### What the exercise asks
Repeat the stretch of entries below from the line with "интерпретацията си на" through the line with "голяма почит към". Include both ends and add nothing.

Records excerpted from a collection
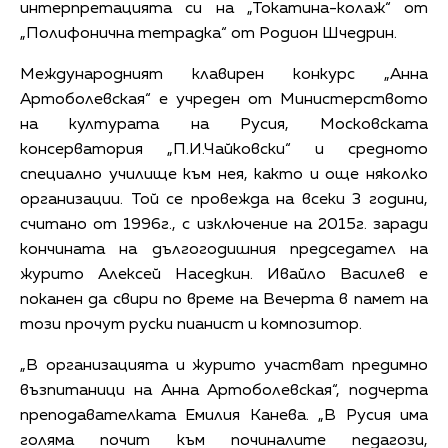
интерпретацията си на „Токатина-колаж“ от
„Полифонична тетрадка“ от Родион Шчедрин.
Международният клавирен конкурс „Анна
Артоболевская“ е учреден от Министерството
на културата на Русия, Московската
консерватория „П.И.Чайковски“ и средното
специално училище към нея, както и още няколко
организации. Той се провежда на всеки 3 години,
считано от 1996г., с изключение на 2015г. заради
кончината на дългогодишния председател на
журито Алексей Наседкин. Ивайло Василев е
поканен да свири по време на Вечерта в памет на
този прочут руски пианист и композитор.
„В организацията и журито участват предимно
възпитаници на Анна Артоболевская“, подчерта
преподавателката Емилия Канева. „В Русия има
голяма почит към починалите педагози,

---

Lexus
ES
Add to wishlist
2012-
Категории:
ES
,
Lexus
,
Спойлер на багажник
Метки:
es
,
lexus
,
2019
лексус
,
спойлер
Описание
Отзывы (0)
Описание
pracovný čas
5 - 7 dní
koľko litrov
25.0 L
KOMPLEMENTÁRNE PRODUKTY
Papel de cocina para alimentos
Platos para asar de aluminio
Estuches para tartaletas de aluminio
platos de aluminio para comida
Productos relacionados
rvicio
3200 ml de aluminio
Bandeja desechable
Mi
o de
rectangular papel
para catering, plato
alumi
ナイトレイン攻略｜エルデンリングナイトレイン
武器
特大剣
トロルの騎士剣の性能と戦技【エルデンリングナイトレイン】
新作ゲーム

### Answer box
интерпретацията си на „Токатина-колаж“ от
„Полифонична тетрадка“ от Родион Шчедрин.
Международният клавирен конкурс „Анна
Артоболевская“ е учреден от Министерството
на културата на Русия, Московската
консерватория „П.И.Чайковски“ и средното
специално училище към нея, както и още няколко
организации. Той се провежда на всеки 3 години,
считано от 1996г., с изключение на 2015г. заради
кончината на дългогодишния председател на
журито Алексей Наседкин. Ивайло Василев е
поканен да свири по време на Вечерта в памет на
този прочут руски пианист и композитор.
„В организацията и журито участват предимно
възпитаници на Анна Артоболевская“, подчерта
преподавателката Емилия Канева. „В Русия има
голяма почит към починалите педагози,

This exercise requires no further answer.